CPU times: user 28.7 s, sys: 644 ms, total: 29.3 s
Wall time: 29.3 s


<pyhpo.ontology.OntologyClass at 0x7f79ed110ef0>

## Next Steps: Read Necessary Preprocessing Files

Next, read the necessary preprocessing files. The download link can be found on the GitHub PhenoDP project homepage.

- `JC_sim_dict.pkl` is a dictionary that contains the HPO term-disease similarity matrix calculated using the JC method.
- `node_embedding_dict_T5_gcn.pkl` is an embedding vector for each node in the HPO DAG, generated by PSD-HPOEncoder.


In [3]:
%%time 
with open('../JC_sim_dict.pkl', 'rb') as f:
    hp2d_sim_dict = pickle.load(f)
    
with open('../node_embedding_dict_T5_gcn.pkl', 'rb') as f:
    node_embedding = pickle.load(f)
    


CPU times: user 14.7 s, sys: 4.56 s, total: 19.3 s
Wall time: 19.1 s


In [4]:
%%time 
pre_model = PhenoDP_Initial(Ontology)
phenodp = PhenoDP(pre_model=pre_model, hp2d_sim_dict=hp2d_sim_dict, node_embedding=node_embedding)

generate disease dict...
related hpo num: 8950
generate disease ic dict... 
calculating hp weights
PCL_HPOEncoder is None
CPU times: user 3.77 s, sys: 144 ms, total: 3.92 s
Wall time: 3.91 s


## Running Example

In [5]:
%%time
test_set = ['HP:0003521',
 'HP:0000470',
 'HP:0001249',
 'HP:0003422',
 'HP:0003418',
 'HP:0002751']

test_tar = 277300

CPU times: user 0 ns, sys: 0 ns, total: 0 ns
Wall time: 11 µs


In [6]:
%%time
df = phenodp.run_Ranker(test_set)

Find Candidate Diseases: 100%|██████████| 2238/2238 [00:00<00:00, 30660.16it/s]
Calculating Phi Scores: 100%|██████████| 200/200 [00:00<00:00, 511.41it/s]
Calculating Embedding Similarity: 100%|██████████| 200/200 [00:01<00:00, 167.63it/s]

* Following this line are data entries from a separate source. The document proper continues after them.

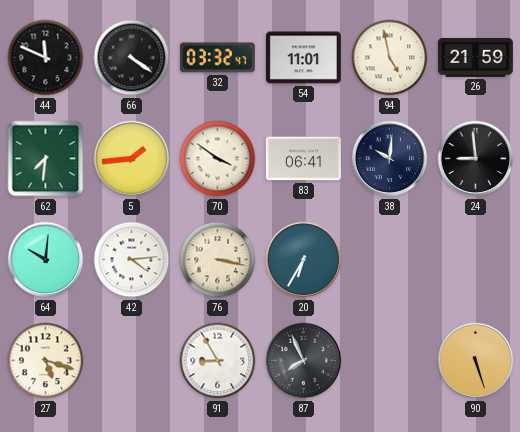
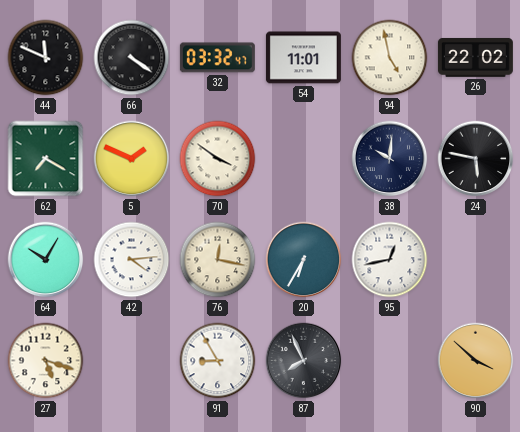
26: 21:59 -> 22:02
62: 7:31 -> 7:20
5: 1:44 -> 1:49
83: 06:41 -> none
24: 8:59 -> 5:47
64: 10:01 -> 10:05
76: 3:17 -> 12:17
95: none -> 12:43
90: 5:27 -> 3:52
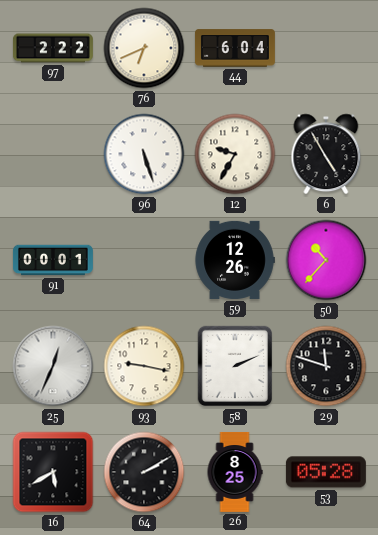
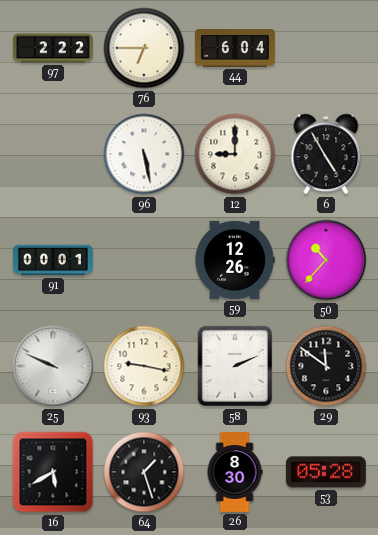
76: 6:41 -> 6:45
96: 5:27 -> 5:28
12: 9:35 -> 9:00
25: 12:34 -> 9:49
29: 11:48 -> 11:51
64: 2:10 -> 1:27
26: 8:25 -> 8:30
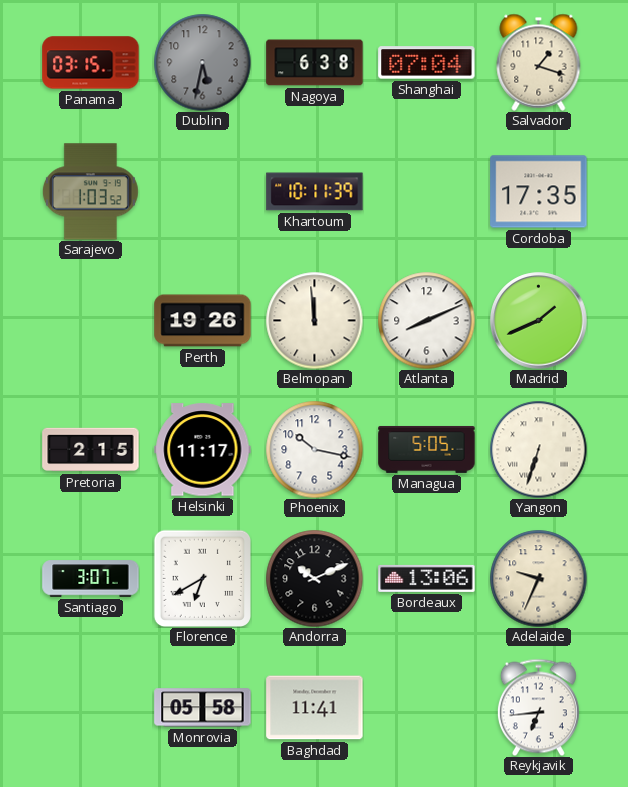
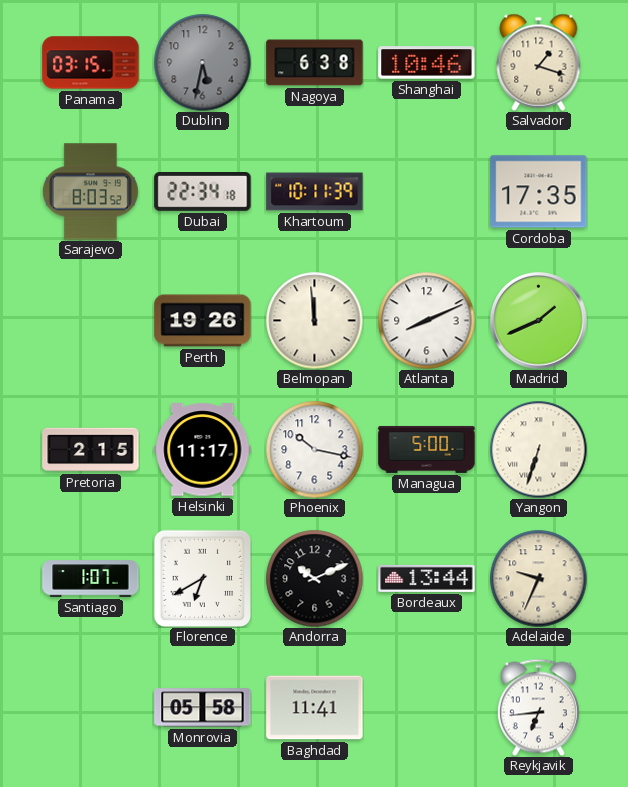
Shanghai: 07:04 -> 10:46
Sarajevo: 1:03 -> 8:03
Dubai: none -> 22:34
Managua: 5:05 -> 5:00
Santiago: 3:07 -> 1:07
Bordeaux: 13:06 -> 13:44
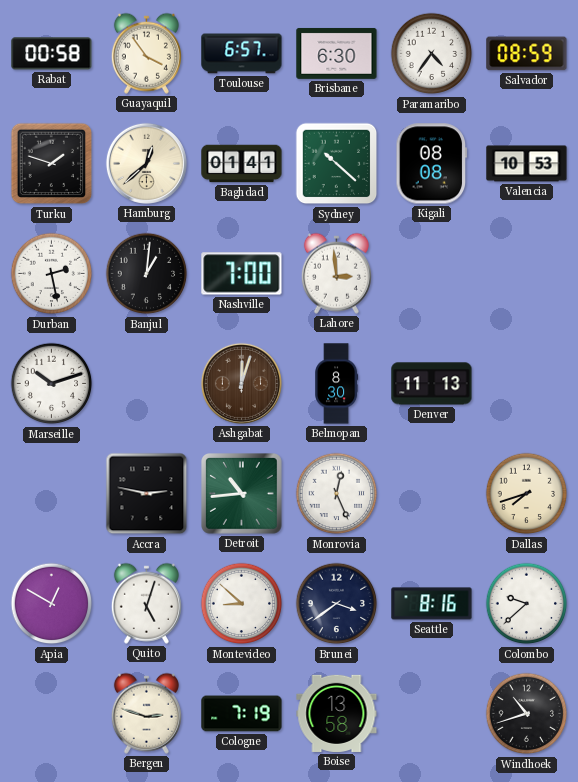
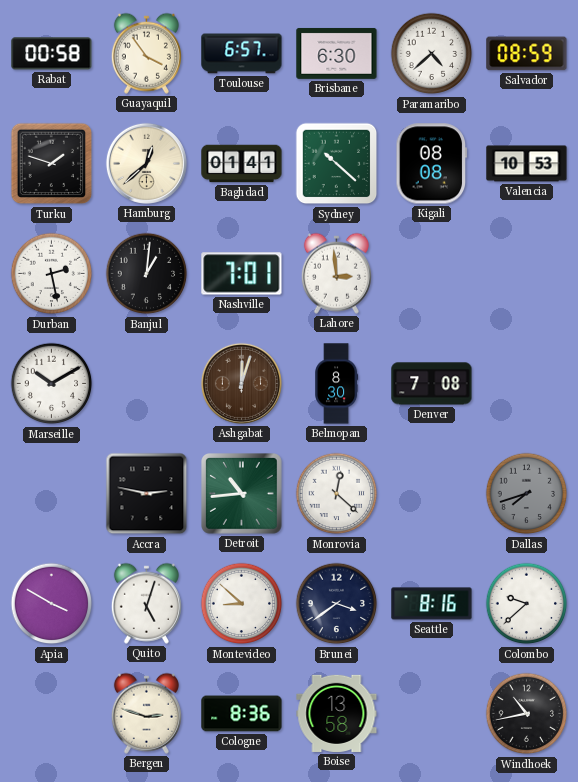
Paramaribo: 4:36 -> 4:38
Nashville: 7:00 -> 7:01
Marseille: 10:12 -> 10:10
Denver: 11:13 -> 7:08
Monrovia: 12:26 -> 12:22
Dallas dial: cream -> grey
Apia: 12:50 -> 3:50
Cologne: 7:19 -> 8:36
Windhoek: 10:42 -> 10:43
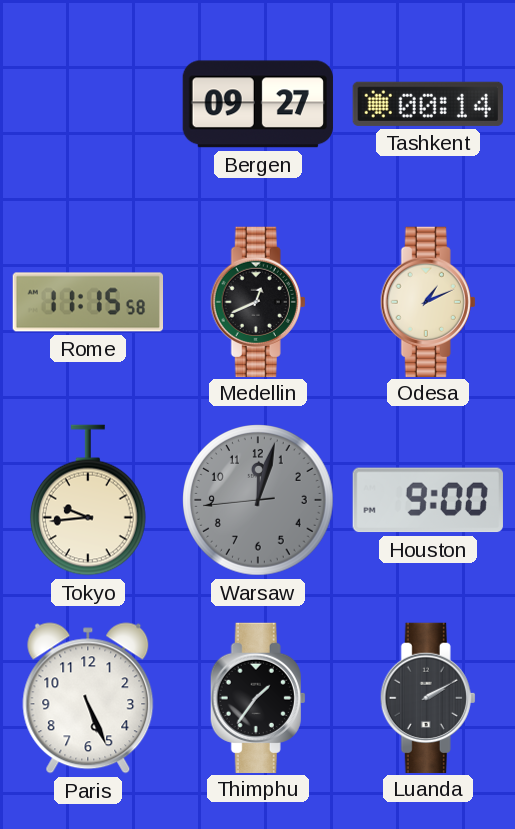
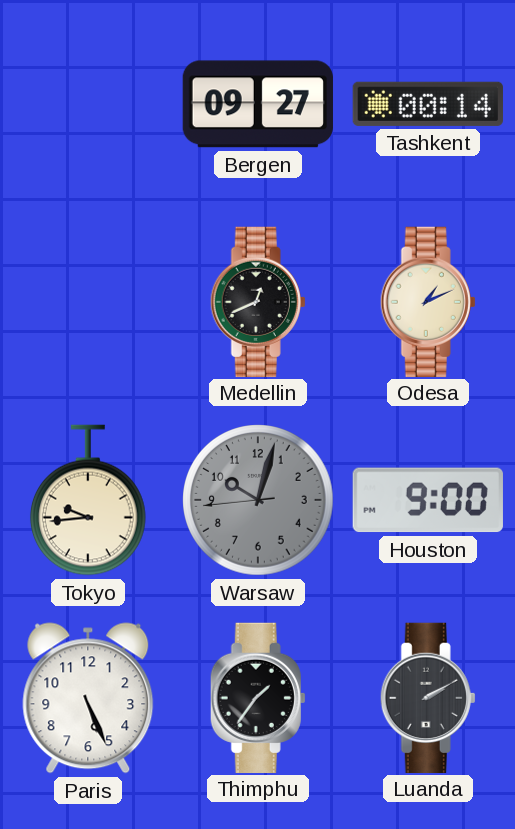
Rome: 11:15 -> none
Warsaw: 12:02 -> 10:02
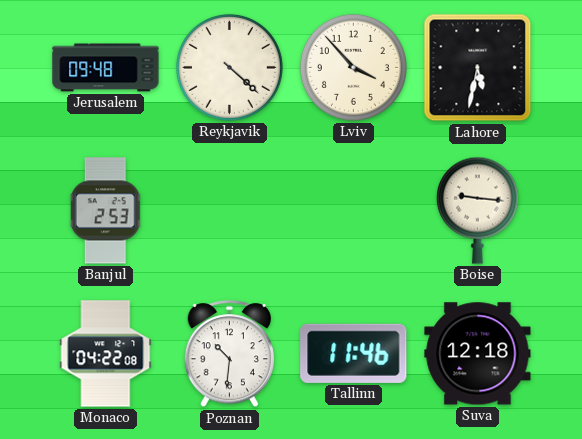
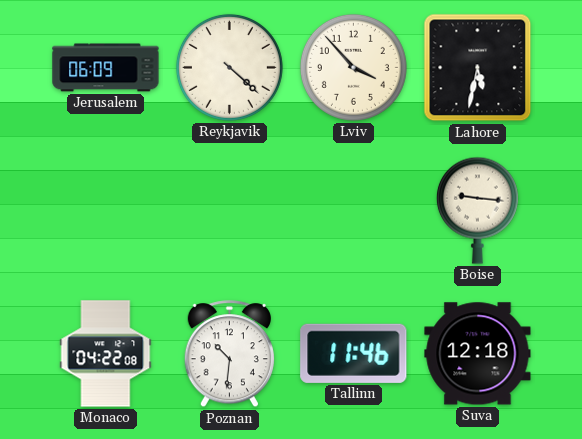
Jerusalem: 09:48 -> 06:09
Banjul: 2:53 -> none
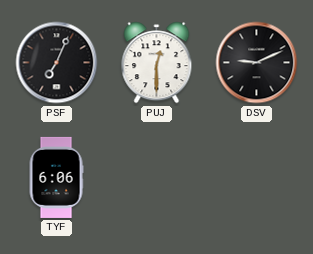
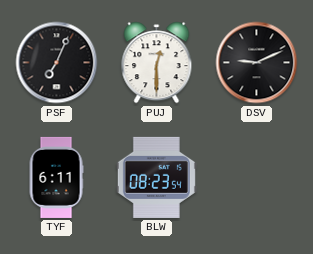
TYF: 6:06 -> 6:11
BLW: none -> 08:23
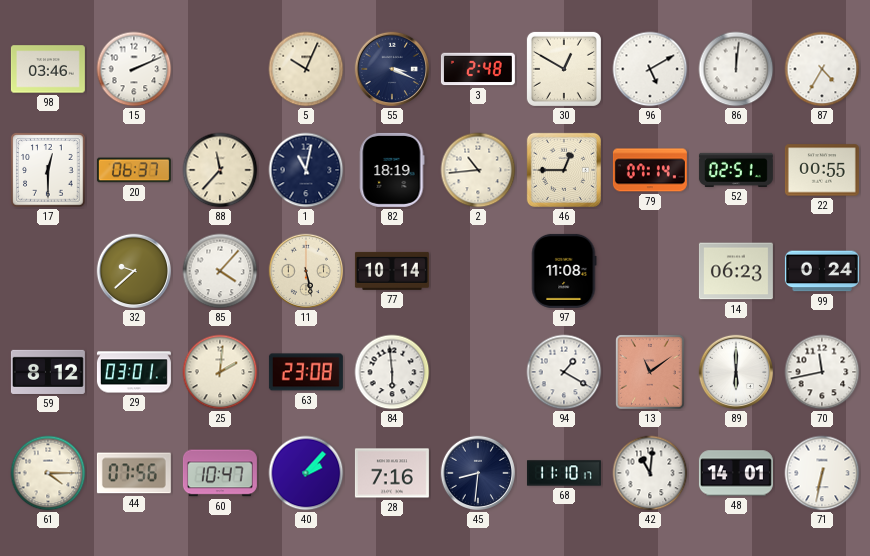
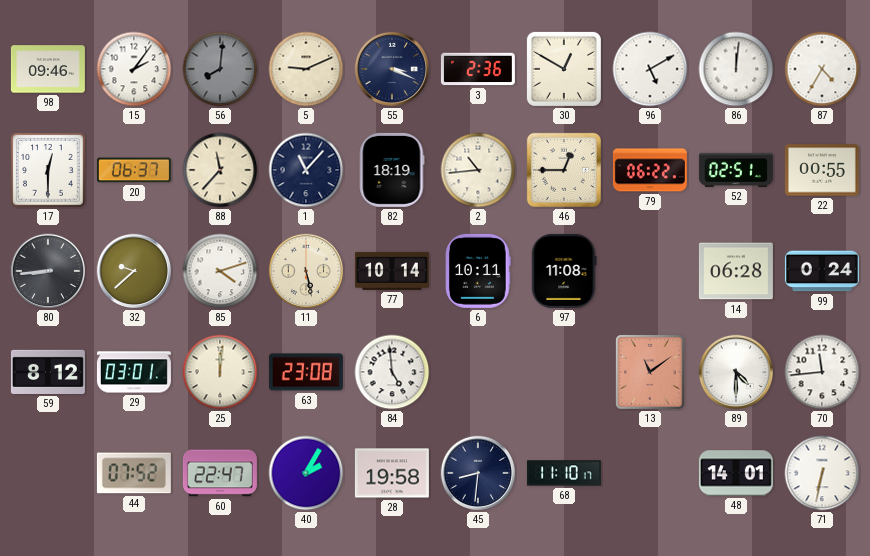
98: 03:46 -> 09:46
15: 2:11 -> 2:06
56: none -> 8:01
5: 10:04 -> 9:11
3: 2:48 -> 2:36
1: 11:02 -> 11:07
79: 07:14 -> 06:22
80: none -> 8:44
85: 4:07 -> 4:12
6: none -> 10:11
14: 06:23 -> 06:28
25: 2:01 -> 12:01
84: 5:59 -> 4:59
94: 1:20 -> none
89: 6:00 -> 4:30
70: 11:43 -> 11:44
61: 4:15 -> none
44: 07:56 -> 07:52
60: 10:47 -> 22:47
40: 2:07 -> 2:05
28: 7:16 -> 19:58
42: 11:01 -> none
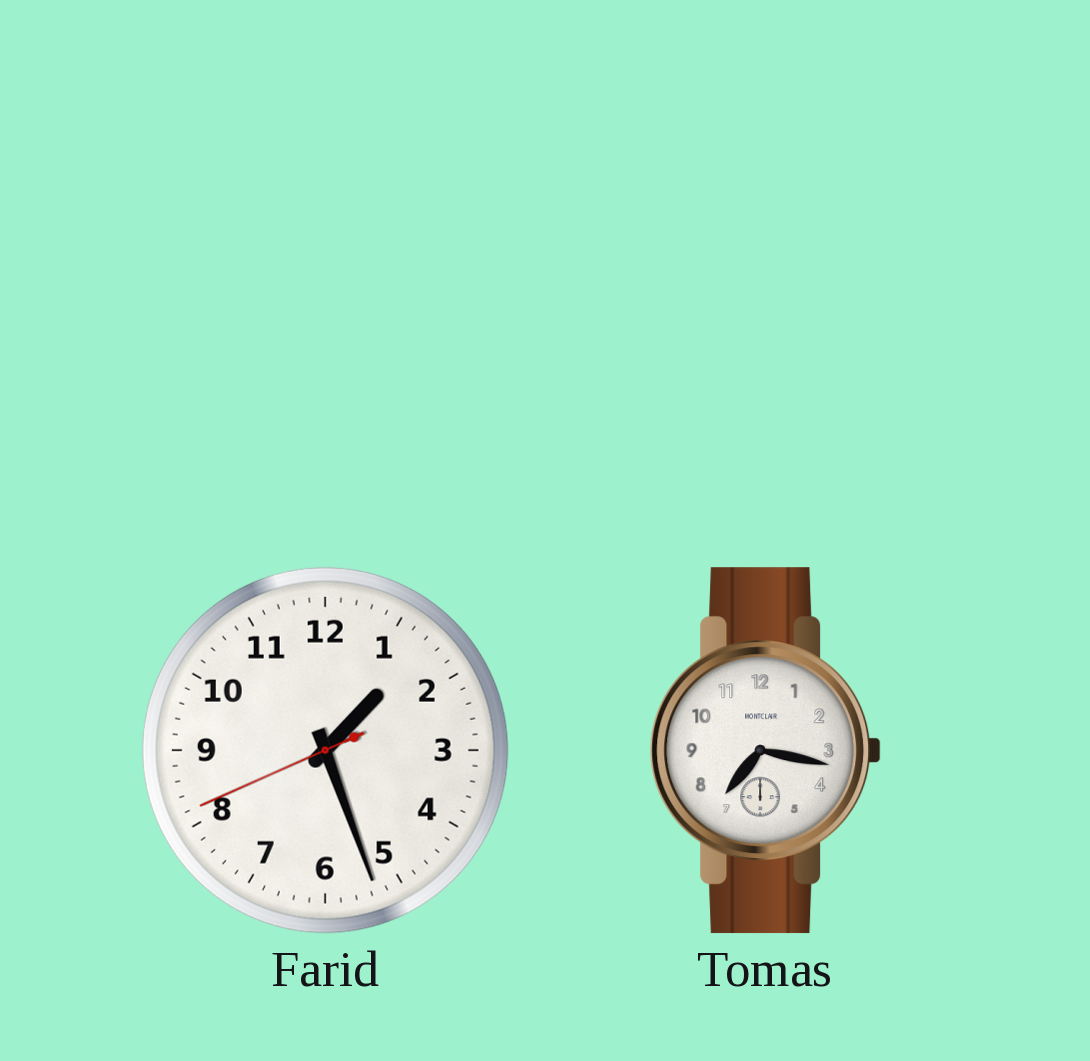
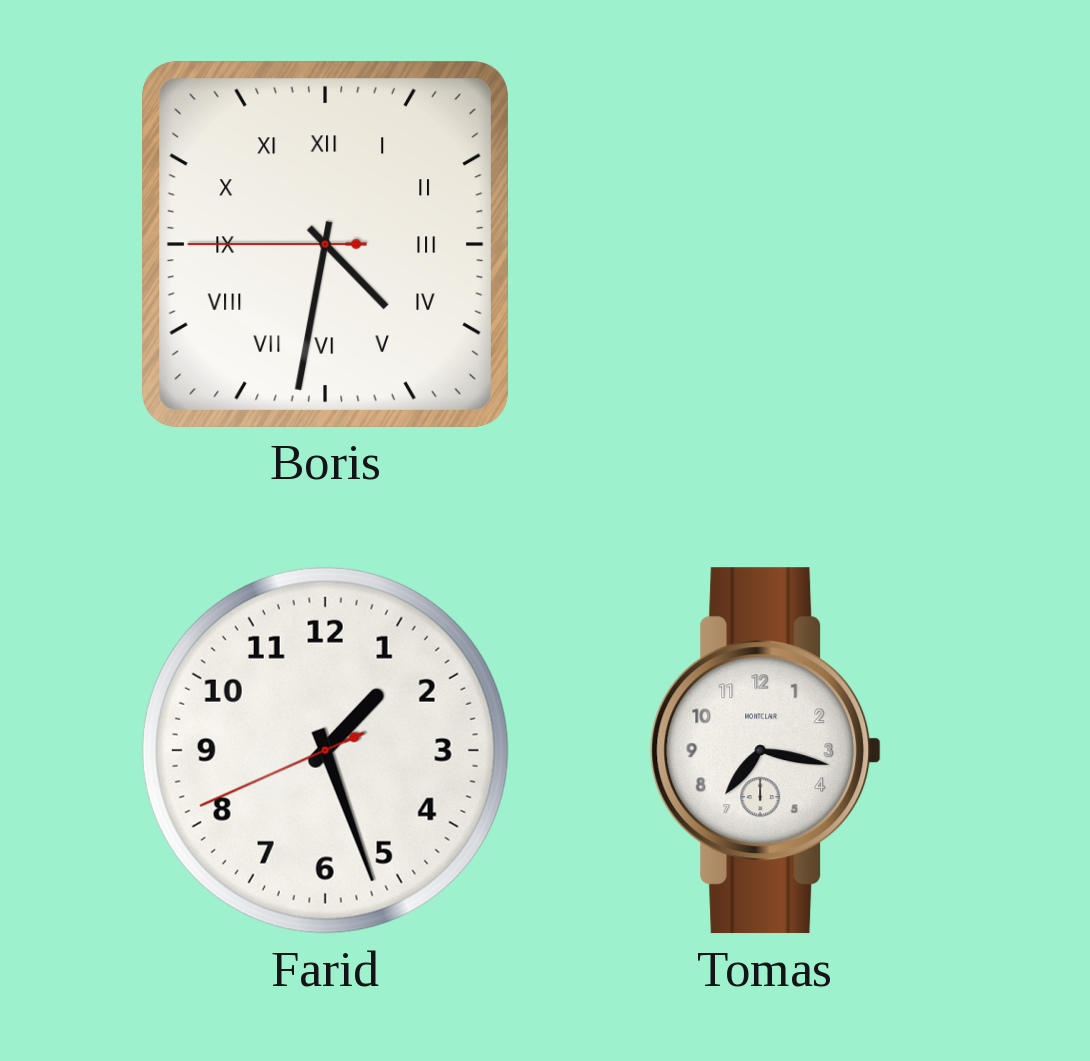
Boris: none -> 4:31
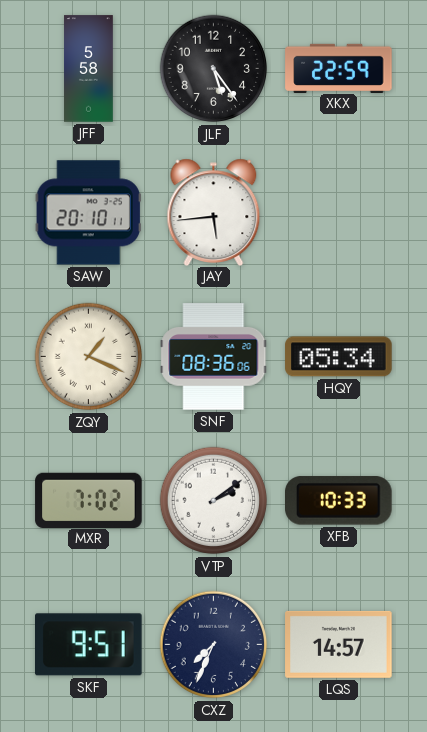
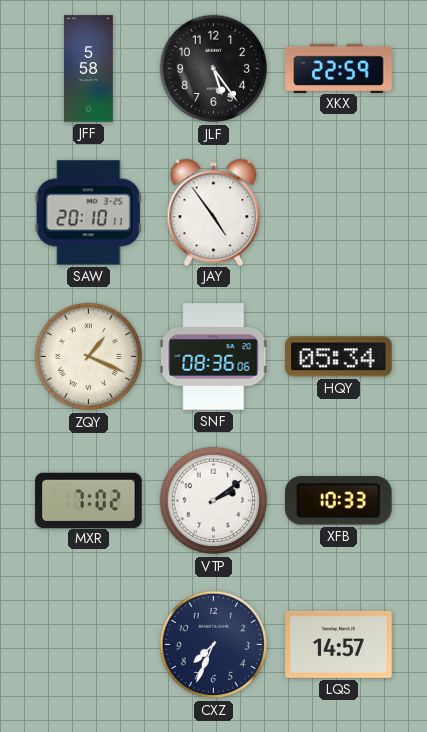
JAY: 5:44 -> 4:54
SKF: 9:51 -> none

CPU times: user 1.76 s, sys: 92 ms, total: 1.85 s
Wall time: 1.71 s





In [7]:
df

Unnamed: 0,Disease,Total_Similarity
0,277300,0.820066
1,271630,0.759071
2,271530,0.736881
3,613330,0.731544
4,122600,0.730328
...,...,...
195,106300,0.506284
196,300514,0.503490
197,300915,0.494481
198,600384,0.460572


# Run the Recommender

## load weights

`transformer_encoder_infonce_norm.pth` is our pre-trained PCL_HPOEncoder. You can generate it by following our `.ipynb` file, or download it from the GitHub PhenoDP project homepage.


In [8]:
%%time
from PCL_HPOEncoder import PCL_HPOEncoder
input_dim = 256
num_heads = 8
num_layers = 3
hidden_dim = 512
output_dim = 1
max_seq_length = 128
PCL_HPOEncoder = PCL_HPOEncoder(input_dim, num_heads, num_layers, hidden_dim, output_dim, max_seq_length)
PCL_HPOEncoder.load_state_dict(torch.load('../20240723/res_baseline/transformer_encoder_infonce_norm.pth'))

CPU times: user 2.15 s, sys: 4 ms, total: 2.16 s
Wall time: 294 ms


<All keys matched successfully>

In [9]:
%%time
phenodp = PhenoDP(pre_model=pre_model, hp2d_sim_dict=hp2d_sim_dict, node_embedding=node_embedding, PCL_HPOEncoder=PCL_HPOEncoder)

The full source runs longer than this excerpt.